TRY IT: All entries below need to be written out exactly, but without their pictures.

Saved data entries
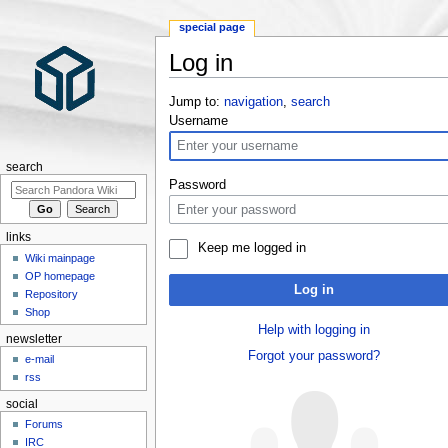
special page
Log in
Jump to:
navigation
,
search
Username
search
Password
links
Keep me logged in
Wiki mainpage
OP homepage
Log in
Repository
Shop
Help with logging in
newsletter
Forgot your password?
e-mail
rss
social
Forums
IRC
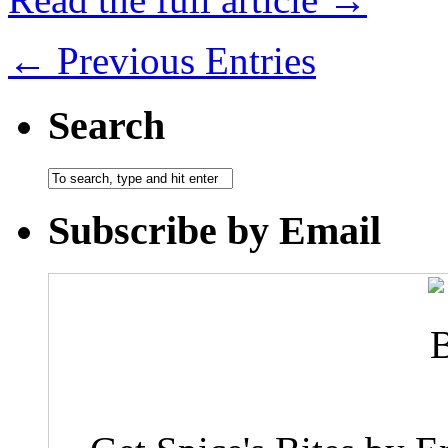
← Previous Entries
Search
Subscribe by Email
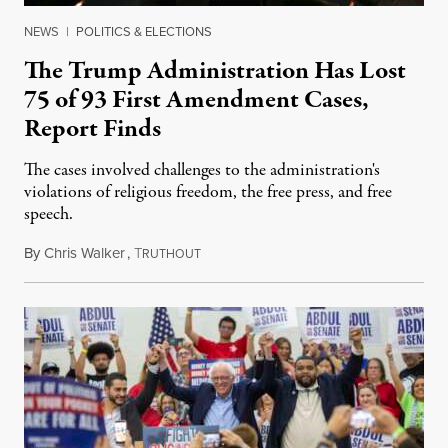
NEWS
|
POLITICS & ELECTIONS
The Trump Administration Has Lost
75 of 93 First Amendment Cases,
Report Finds
The cases involved challenges to the administration's
violations of religious freedom, the free press, and free
speech.
By
Chris Walker
,
T
August 6, 2026
RUTHOUT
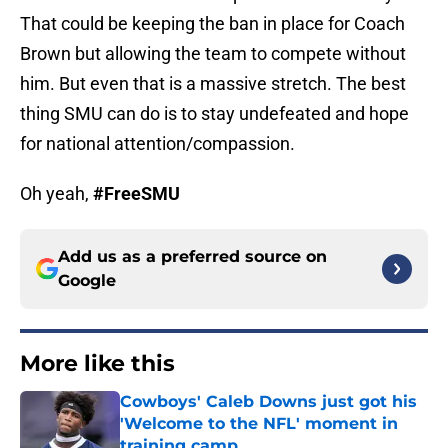
That could be keeping the ban in place for Coach
Brown but allowing the team to compete without
him. But even that is a massive stretch. The best
thing SMU can do is to stay undefeated and hope
for national attention/compassion.
Oh yeah,
#FreeSMU
Add us as a preferred source on
Google
More like this
Cowboys' Caleb Downs just got his
'Welcome to the NFL' moment in
training camp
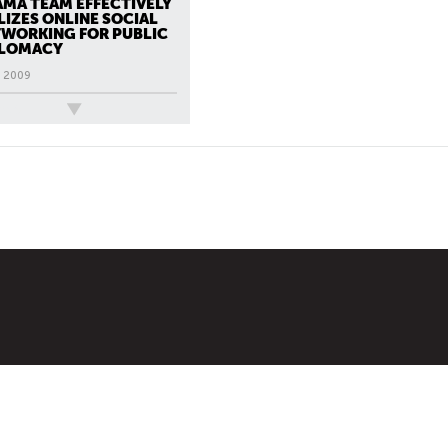
MA TEAM EFFECTIVELY
LIZES ONLINE SOCIAL
WORKING FOR PUBLIC
PLOMACY
, 2009
ews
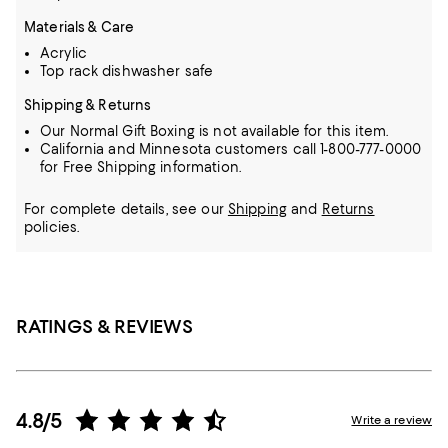
Materials & Care
Acrylic
Top rack dishwasher safe
Shipping & Returns
Our Normal Gift Boxing is not available for this item.
California and Minnesota customers call 1-800-777-0000
for Free Shipping information.
For complete details, see our
Shipping
and
Returns
policies.
RATINGS & REVIEWS
4.8/5
Write a review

COMPLETED EXERCISE:
special page
Log in
Jump to:
navigation
,
search
Username
search
Password
links
Keep me logged in
Wiki mainpage
OP homepage
Log in
Repository
Shop
Help with logging in
newsletter
Forgot your password?
e-mail
rss
social
Forums
IRC
← Previous Entries
Search
Subscribe by Email
NEWS
|
POLITICS & ELECTIONS
The Trump Administration Has Lost
75 of 93 First Amendment Cases,
Report Finds
The cases involved challenges to the administration's
violations of religious freedom, the free press, and free
speech.
By
Chris Walker
,
T
August 6, 2026
RUTHOUT
That could be keeping the ban in place for Coach
Brown but allowing the team to compete without
him. But even that is a massive stretch. The best
thing SMU can do is to stay undefeated and hope
for national attention/compassion.
Oh yeah,
#FreeSMU
Add us as a preferred source on
Google
More like this
Cowboys' Caleb Downs just got his
'Welcome to the NFL' moment in
training camp
MA TEAM EFFECTIVELY
LIZES ONLINE SOCIAL
WORKING FOR PUBLIC
PLOMACY
, 2009
ews
Materials & Care
Acrylic
Top rack dishwasher safe
Shipping & Returns
Our Normal Gift Boxing is not available for this item.
California and Minnesota customers call 1-800-777-0000
for Free Shipping information.
For complete details, see our
Shipping
and
Returns
policies.
RATINGS & REVIEWS
4.8/5
Write a review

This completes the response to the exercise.